EXERCISE PROMPT - Give back, exactly and with nothing added, the lines that run from the one containing "mücavir alanlar içinde" to the final line below.

WORKING DATA -

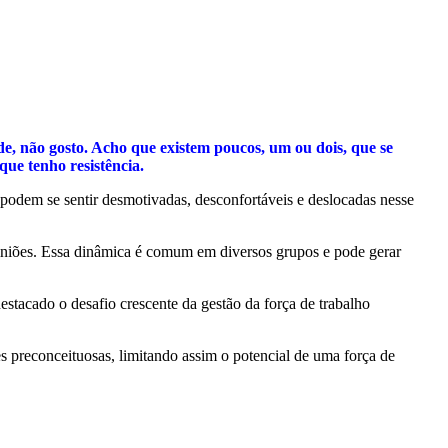
e, não gosto. Acho que existem poucos, um ou dois, que se
que tenho resistência.
podem se sentir desmotivadas, desconfortáveis e deslocadas nesse
piniões. Essa dinâmica é comum em diversos grupos e pode gerar
tacado o desafio crescente da gestão da força de trabalho
s preconceituosas, limitando assim o potencial de uma força de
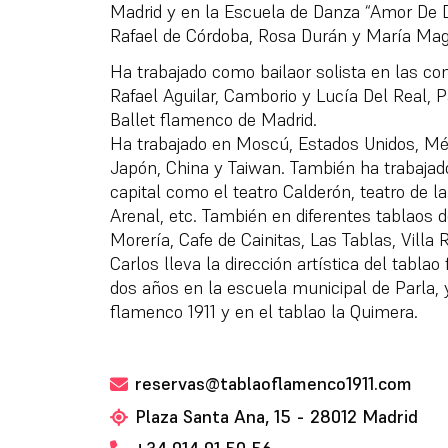
Madrid y en la Escuela de Danza “Amor De D
Rafael de Córdoba, Rosa Durán y María Mag
Ha trabajado como bailaor solista en las c
Rafael Aguilar, Camborio y Lucía Del Real, 
Ballet flamenco de Madrid.
Ha trabajado en Moscú, Estados Unidos, Méxic
Japón, China y Taiwan. También ha trabajado
capital como el teatro Calderón, teatro de l
Arenal, etc. También en diferentes tablaos 
Morería, Cafe de Cainitas, Las Tablas, Vill
Carlos lleva la dirección artística del tabl
dos años en la escuela municipal de Parla, 
flamenco 1911 y en el tablao la Quimera.
reservas@tablaoflamenco1911.com
Plaza Santa Ana, 15 - 28012 Madrid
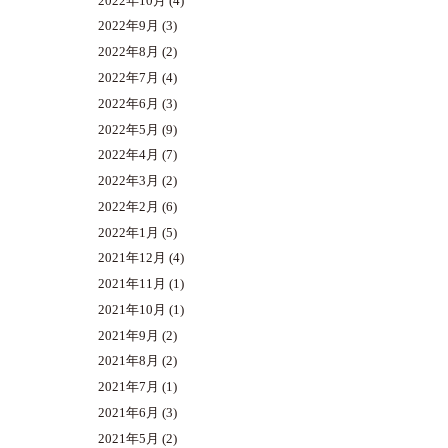
2022年10月
(4)
2022年9月
(3)
2022年8月
(2)
2022年7月
(4)
2022年6月
(3)
2022年5月
(9)
2022年4月
(7)
2022年3月
(2)
2022年2月
(6)
2022年1月
(5)
2021年12月
(4)
2021年11月
(1)
2021年10月
(1)
2021年9月
(2)
2021年8月
(2)
2021年7月
(1)
2021年6月
(3)
2021年5月
(2)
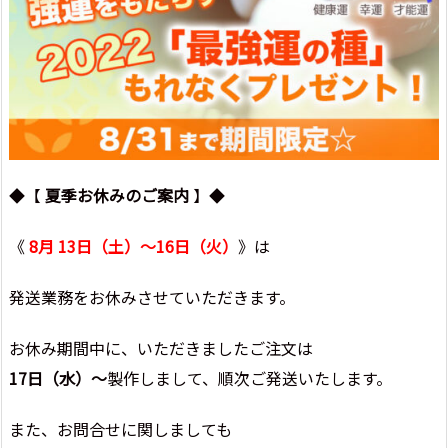
◆【
夏季お休みのご案内
】◆
《
8月 13日（土）～16日（火）
》は
発送業務をお休みさせていただきます。
お休み期間中に、いただきましたご注文は
17日（水）～
製作しまして、順次ご発送いたします。
また、お問合せに関しましても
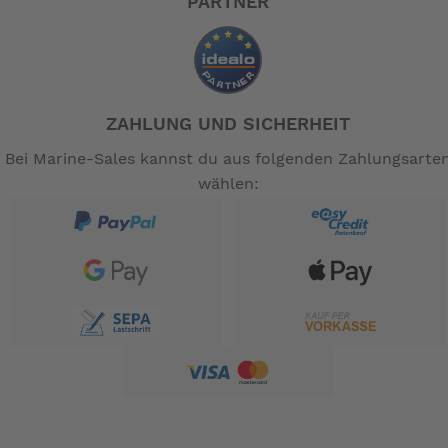
PARTNER
ZAHLUNG UND SICHERHEIT
Bei Marine-Sales kannst du aus folgenden Zahlungsarte
wählen:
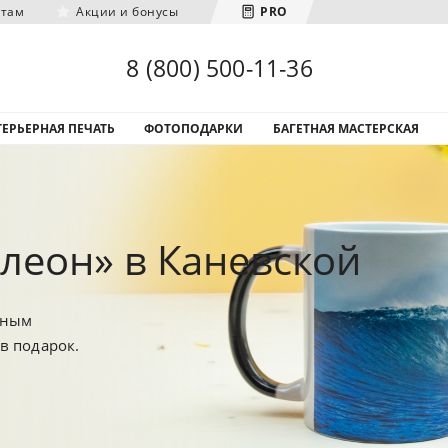
нтам
Акции и бонусы
PRO
Загрузка городов...
8 (800) 500-11-36
ЕРЬЕРНАЯ ПЕЧАТЬ
ФОТОПОДАРКИ
БАГЕТНАЯ МАСТЕРСКАЯ
леон» в Каневской
ьным
в подарок.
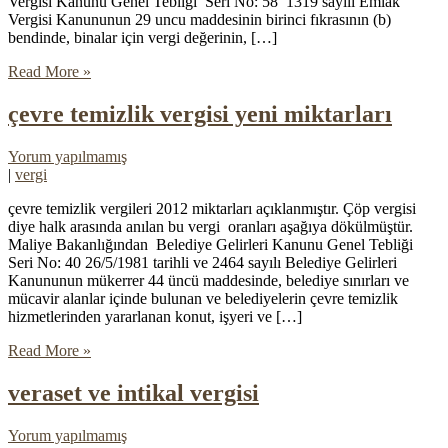
Vergisi Kanunu Genel Tebliği Seri No: 58 1319 sayılı Emlak
Vergisi Kanununun 29 uncu maddesinin birinci fıkrasının (b)
bendinde, binalar için vergi değerinin, […]
Read More »
çevre temizlik vergisi yeni miktarları
Yorum yapılmamış
|
vergi
çevre temizlik vergileri 2012 miktarları açıklanmıştır. Çöp vergisi
diye halk arasında anılan bu vergi oranları aşağıya dökülmüştür.
Maliye Bakanlığından Belediye Gelirleri Kanunu Genel Tebliği
Seri No: 40 26/5/1981 tarihli ve 2464 sayılı Belediye Gelirleri
Kanununun mükerrer 44 üncü maddesinde, belediye sınırları ve
mücavir alanlar içinde bulunan ve belediyelerin çevre temizlik
hizmetlerinden yararlanan konut, işyeri ve […]
Read More »
veraset ve intikal vergisi
Yorum yapılmamış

EXPECTED ANSWER -
mücavir alanlar içinde bulunan ve belediyelerin çevre temizlik
hizmetlerinden yararlanan konut, işyeri ve […]
Read More »
veraset ve intikal vergisi
Yorum yapılmamış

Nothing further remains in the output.